Llegado es el momento de que, desatada de las ligaduras de la pusilánime corrección política, nuestra lengua proclame dónde está el mojón que separa lo posible de lo imposible, la razón de la sinrazón, la sensatez de la locura, la realidad de la fantasía y el delirio; la esperanza bien fundada, de la utopía que la ruina propicia.
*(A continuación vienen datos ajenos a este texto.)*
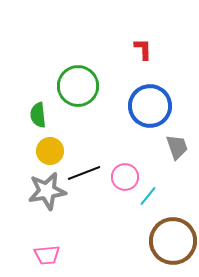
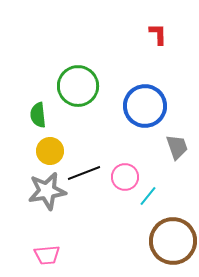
red L-shape: moved 15 px right, 15 px up
blue circle: moved 5 px left
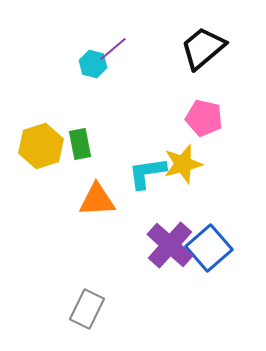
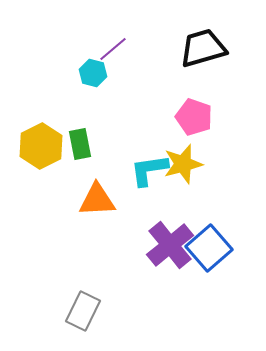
black trapezoid: rotated 24 degrees clockwise
cyan hexagon: moved 9 px down
pink pentagon: moved 10 px left, 1 px up; rotated 6 degrees clockwise
yellow hexagon: rotated 9 degrees counterclockwise
cyan L-shape: moved 2 px right, 3 px up
purple cross: rotated 9 degrees clockwise
gray rectangle: moved 4 px left, 2 px down
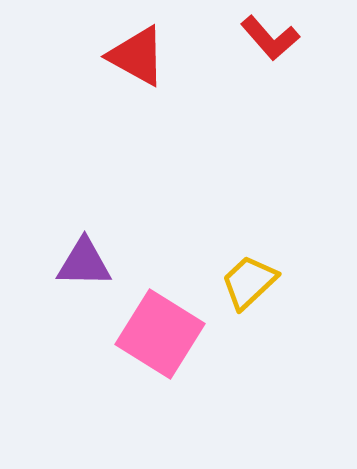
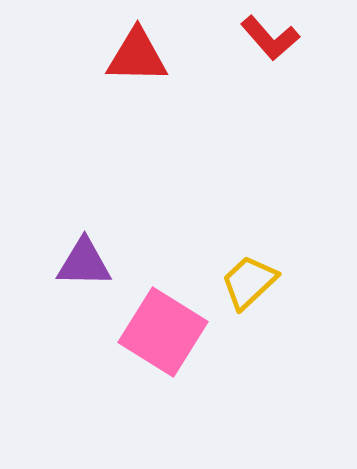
red triangle: rotated 28 degrees counterclockwise
pink square: moved 3 px right, 2 px up
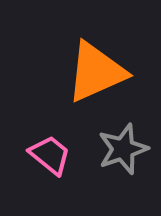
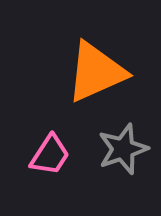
pink trapezoid: rotated 84 degrees clockwise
Y de que, además, advierta de las consecuencias de acampar a uno u otro lado.

Llegado es el momento de que, curada de la atenazadora parálisis causada por el temor a tus invectivas descalificadoras, airadas y virulentas, nuestra mano arranque de una vez, de una vez y para siempre, la atractiva máscara que la fealdad de tu rostro cubre.
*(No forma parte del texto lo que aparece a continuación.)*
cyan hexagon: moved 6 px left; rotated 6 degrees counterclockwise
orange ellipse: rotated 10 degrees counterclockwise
Muchos son, entre las jóvenes generaciones que, a poco, tomarán nuestro relevo, quienes no ven el peligro inminente en que colocas al orden que, con tanto esfuerzo, nos dimos. Y no faltan, sino que sobran, entre las viejas generaciones que, a poco, seremos relevadas, quienes, viendo la perniciosa, cruel y terrible calamidad a la que tus soflamas nos precipitan, nos conducen, nos abocan, hacen como si no la vieran con sus opiniones conciliadoras.
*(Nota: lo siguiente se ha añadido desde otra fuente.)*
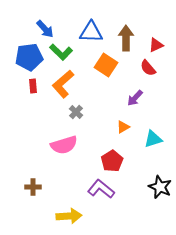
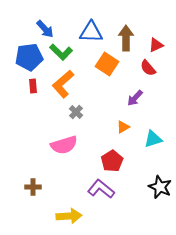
orange square: moved 1 px right, 1 px up
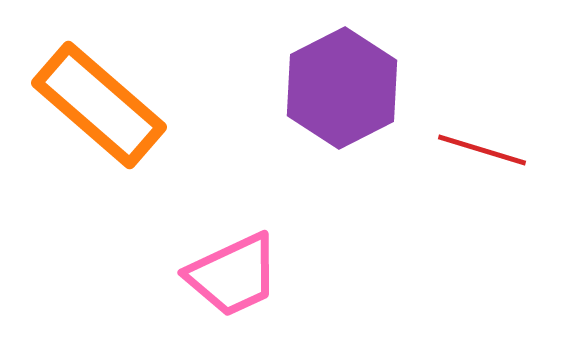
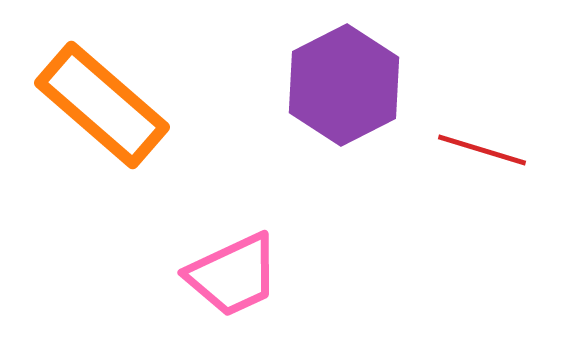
purple hexagon: moved 2 px right, 3 px up
orange rectangle: moved 3 px right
Pero ante el riesgo extremo, catastrófico e irremediable que representas y supones, propicias y alimentas, es delito de traición no ver y, viendo, no decir. Aquí y ahora, ante el futuro que prometes y diseñas, es felonía la debilidad, la inacción y la falta de energía.

Por eso, Ecclesiae, hoy, como ayer, denuncio tu conjuración. Sabedor soy de que con ello me granjeo la enemiga tuya y de los de tu facción; pero también sé que el aborrecimiento por un acto de servicio a la colectividad es para el aborrecido un título de gloria. De ella me revestiré.

Te acuso, Ecclesiae, no de corromper al pueblo, y dentro de él a su pieza más delicada, desprotegida y valiosa: la juventud. ¡Qué más quisieras que compartir con Sócrates el banquillo de los acusados! Te acuso, Ecclesiae, de infantilizarlos: de infantilizar al pueblo y, lo que es más grave, a su juventud.

Dice el Niño: «Puesto que puedo, lo hago». No entiende el Niño que no se ha de hacer lo que se puede, sino lo que se debe; y aún lo debido, si es oportuno teniendo en cuenta las circunstancias, no sea que ese actuar debido, por sus consecuencias, por los efectos que cause, por las reacciones que provoque, por el gasto que suponga, lejos de conseguir el bien que persigue abra las puertas a una desolación mayor que el mal que extirpar pretende.

La bandera que desafiante, más que enarbolar, empuñas, impreso lleva el arrogante lema de «PODEMOS». No existe para ti el «DEBEMOS». No ya como imperativo moral categórico, algo que vituperas, desprecias y condenas, algo de lo que abominas por ser imperativo, por ser moral y por ser categórico; sino que no existe ni tan siquiera como interrogante dubitativo y cartesiano: «¿DEBEMOS?»

Razona el Niño: «Mi deseo es mi necesidad, y mis padres han de satisfacer aquél porque su obligación es remediar ésta por ser mis padres y haberme traído al mundo. Y ello sean cuales sean mi comportamiento, mis merecimientos o las posibilidades económicas de mis padres. Por el hecho de ser, de existir, todo me es debido».

Las metas cuya realización propones exigen, Ecclesiae, necesariamente, un Estado Padre-Madre providente, un «deus ex machina» que, al final de la función, se descuelgue de los cielos para solucionar los problemas, angustias y desvelos de los actores. ¿Para qué, entonces, esforzarse, prepararse, trabajar, merecer, si el auxilio me debe venir del Señor Estado, siempre, en todo caso, haya o no con qué pagarlo?

Con tu lema y tus metas haces que el Niño, que niño es pero no tonto, se perpetúe, no quiera crecer; que el mundo sea el País de Nunca Jamás; que Peter Pan sea el ideal del adulto.

De todo eso te acuso.

Y basta por hoy, Ecclesiae; pero te advierto que a este quinto discurso que te dirijo seguirán otros; que no pararé de hablar mientras se escuche una gaita y haya sidra en el lagar.